Adansi Sweets plans on advertising with media houses soon.

However, they fear demand from advertisement may not meet production.

“As a start-up business, it is necessary to channel your finances in production. Currently, we have few equipment. If we start advertisement now, we may not be able to meet the demands,” she said.

Winifred says though there has been training from the NBSSI, the support is not financial.

Mrs. Oppong Marfo encourages Ghanaians to purchase Made in Ghana products.

She entreats people to check the nutritional content of products before purchasing.

“Gradually Ghanaians are accepting Made-in-Ghana products. I encourage Ghanaians to read when they buy any package.

“They have to check the ingredients and nutritional information.  Foreign chocolate has lots of ingredients on the label. They contain lots of hydrogenated oils. You can sell other chocolates in the sun, but you cannot sell Adansi Chocolates in the sun.

Adansi are handmade, and it is made to meet certain nutritional or health needs.

“If you are diabetic, we make the chocolate to your specification. In doing that, it is going to be a bit expensive.  Your need may not be the need of another person.

“Foreigners buy our chocolates more. That is because our shave more cocoa content. We do not hydrogenated oils to our chocolates. It’s basically the cocoa liquor, cocoa butter, sugar and powder. The fat content in the powder differs, some have 5%, others 20%,” she explained.

Many women spend time accomplishing multiple family demands, limiting the amount of time they can commit to their businesses.

In all these, Winifred Oppong Marfo says a balanced lifestyle is important.

She often stays up late attending to foreign clients.

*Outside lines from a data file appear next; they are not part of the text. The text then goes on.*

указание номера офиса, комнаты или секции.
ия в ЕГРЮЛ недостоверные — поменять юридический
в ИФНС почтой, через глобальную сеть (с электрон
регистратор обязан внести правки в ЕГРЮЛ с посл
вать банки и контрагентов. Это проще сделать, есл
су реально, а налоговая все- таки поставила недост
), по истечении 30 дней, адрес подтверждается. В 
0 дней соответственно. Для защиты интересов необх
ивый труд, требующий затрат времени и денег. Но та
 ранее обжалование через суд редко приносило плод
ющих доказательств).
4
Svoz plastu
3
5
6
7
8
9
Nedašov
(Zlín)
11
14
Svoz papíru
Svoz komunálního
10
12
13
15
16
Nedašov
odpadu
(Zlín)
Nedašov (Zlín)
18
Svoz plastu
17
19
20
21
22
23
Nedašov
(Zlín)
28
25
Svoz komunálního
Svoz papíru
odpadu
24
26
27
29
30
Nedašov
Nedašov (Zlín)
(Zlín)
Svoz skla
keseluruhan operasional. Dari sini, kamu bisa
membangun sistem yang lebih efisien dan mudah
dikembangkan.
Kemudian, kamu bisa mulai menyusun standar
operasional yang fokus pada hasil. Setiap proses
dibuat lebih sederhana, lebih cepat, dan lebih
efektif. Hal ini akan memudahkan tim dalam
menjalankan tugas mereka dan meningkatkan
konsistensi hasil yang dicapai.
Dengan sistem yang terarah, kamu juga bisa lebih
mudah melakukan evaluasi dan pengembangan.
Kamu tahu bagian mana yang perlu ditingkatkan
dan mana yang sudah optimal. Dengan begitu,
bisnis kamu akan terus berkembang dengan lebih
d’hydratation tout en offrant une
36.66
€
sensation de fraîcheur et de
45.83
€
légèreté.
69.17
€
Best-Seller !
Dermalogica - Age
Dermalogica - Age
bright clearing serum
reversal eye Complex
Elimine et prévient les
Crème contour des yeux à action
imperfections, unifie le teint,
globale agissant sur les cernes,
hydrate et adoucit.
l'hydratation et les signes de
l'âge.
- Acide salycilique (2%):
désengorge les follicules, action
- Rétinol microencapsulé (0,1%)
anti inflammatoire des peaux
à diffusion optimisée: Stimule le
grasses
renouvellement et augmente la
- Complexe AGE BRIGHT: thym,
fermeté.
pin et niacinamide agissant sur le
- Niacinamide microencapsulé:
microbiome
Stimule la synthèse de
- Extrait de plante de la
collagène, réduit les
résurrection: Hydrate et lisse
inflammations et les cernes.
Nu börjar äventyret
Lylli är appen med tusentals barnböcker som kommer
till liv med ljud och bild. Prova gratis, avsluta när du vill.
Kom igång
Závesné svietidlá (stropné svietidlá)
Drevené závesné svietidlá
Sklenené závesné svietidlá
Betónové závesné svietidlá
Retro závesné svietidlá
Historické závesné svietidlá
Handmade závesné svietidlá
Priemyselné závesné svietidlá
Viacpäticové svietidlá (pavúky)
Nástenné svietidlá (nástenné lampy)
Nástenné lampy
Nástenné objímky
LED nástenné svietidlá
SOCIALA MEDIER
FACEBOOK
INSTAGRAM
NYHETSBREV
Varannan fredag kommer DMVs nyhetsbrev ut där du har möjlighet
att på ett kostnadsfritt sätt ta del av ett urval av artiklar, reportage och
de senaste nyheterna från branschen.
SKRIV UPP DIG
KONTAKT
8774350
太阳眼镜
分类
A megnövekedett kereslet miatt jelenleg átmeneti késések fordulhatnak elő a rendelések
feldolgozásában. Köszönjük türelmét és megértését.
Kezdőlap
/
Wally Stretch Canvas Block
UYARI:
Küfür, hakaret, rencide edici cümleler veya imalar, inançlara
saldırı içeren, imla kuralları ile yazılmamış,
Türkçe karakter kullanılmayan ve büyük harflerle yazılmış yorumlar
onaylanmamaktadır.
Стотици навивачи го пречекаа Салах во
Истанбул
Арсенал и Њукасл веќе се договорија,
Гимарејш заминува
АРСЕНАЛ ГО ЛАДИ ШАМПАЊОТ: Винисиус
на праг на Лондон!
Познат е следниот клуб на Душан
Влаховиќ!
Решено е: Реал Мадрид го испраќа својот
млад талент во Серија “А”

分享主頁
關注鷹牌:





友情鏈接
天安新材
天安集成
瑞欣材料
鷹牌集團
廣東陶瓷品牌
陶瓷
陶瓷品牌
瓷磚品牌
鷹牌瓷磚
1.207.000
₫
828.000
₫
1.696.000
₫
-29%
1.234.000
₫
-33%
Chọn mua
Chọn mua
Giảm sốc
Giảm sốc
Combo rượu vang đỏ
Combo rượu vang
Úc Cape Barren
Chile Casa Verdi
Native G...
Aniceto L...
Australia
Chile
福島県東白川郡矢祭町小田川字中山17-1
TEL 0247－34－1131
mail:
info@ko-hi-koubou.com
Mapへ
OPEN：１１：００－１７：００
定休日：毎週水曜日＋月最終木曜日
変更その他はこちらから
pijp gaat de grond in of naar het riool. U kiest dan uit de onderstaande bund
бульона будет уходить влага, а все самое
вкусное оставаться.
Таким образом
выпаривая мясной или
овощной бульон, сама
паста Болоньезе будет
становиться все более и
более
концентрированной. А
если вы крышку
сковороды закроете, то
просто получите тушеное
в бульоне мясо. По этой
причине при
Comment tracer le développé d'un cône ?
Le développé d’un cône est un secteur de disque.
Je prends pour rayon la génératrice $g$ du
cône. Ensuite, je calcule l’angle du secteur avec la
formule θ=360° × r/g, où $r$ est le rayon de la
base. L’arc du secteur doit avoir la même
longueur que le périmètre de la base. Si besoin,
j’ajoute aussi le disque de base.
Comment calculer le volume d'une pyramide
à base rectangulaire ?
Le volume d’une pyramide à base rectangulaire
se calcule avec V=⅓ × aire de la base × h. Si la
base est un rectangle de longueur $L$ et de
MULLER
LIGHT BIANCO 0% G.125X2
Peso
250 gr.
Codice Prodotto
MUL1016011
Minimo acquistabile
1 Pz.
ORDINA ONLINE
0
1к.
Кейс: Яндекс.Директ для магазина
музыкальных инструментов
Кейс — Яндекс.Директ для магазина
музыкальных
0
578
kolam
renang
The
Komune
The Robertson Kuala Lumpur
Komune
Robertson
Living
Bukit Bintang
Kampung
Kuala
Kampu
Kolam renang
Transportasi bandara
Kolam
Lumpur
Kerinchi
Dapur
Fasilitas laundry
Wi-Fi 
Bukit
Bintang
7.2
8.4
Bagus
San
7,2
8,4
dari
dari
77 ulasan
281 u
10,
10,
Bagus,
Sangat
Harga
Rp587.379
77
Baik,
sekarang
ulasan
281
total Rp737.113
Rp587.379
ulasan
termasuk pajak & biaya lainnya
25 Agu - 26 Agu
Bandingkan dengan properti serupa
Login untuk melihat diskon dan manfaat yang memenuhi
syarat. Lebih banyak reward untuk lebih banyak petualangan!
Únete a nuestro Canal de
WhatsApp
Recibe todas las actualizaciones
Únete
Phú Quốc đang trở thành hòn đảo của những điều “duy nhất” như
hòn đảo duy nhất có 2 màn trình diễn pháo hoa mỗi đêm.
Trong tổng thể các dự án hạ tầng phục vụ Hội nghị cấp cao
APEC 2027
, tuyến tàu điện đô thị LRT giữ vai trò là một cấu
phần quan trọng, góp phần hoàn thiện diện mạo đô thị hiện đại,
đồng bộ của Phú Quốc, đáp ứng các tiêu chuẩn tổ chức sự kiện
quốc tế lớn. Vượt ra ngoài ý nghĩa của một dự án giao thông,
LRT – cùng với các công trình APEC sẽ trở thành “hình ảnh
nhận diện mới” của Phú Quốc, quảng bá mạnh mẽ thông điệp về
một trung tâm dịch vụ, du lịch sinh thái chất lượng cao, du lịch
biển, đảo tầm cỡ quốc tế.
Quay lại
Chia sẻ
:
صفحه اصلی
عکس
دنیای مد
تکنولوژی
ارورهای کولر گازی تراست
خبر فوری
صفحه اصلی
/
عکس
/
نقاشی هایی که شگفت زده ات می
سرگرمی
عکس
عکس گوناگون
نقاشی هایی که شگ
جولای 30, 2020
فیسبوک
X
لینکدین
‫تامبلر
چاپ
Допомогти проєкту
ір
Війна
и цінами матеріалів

“I am glad my husband supports me in this business. He is actually the general manager. He does most of the factory work and I handle the customer aspect. It’s a bit challenging being a female entrepreneur, others have done it so I can,” she revealed.

Mrs. Oppong Marfo says Adansi Sweet will be focusing on exports in the future, with the aim of becoming one of the country’s most vibrant chocolate brands.

Currently, the company is undergoing all necessary regulations.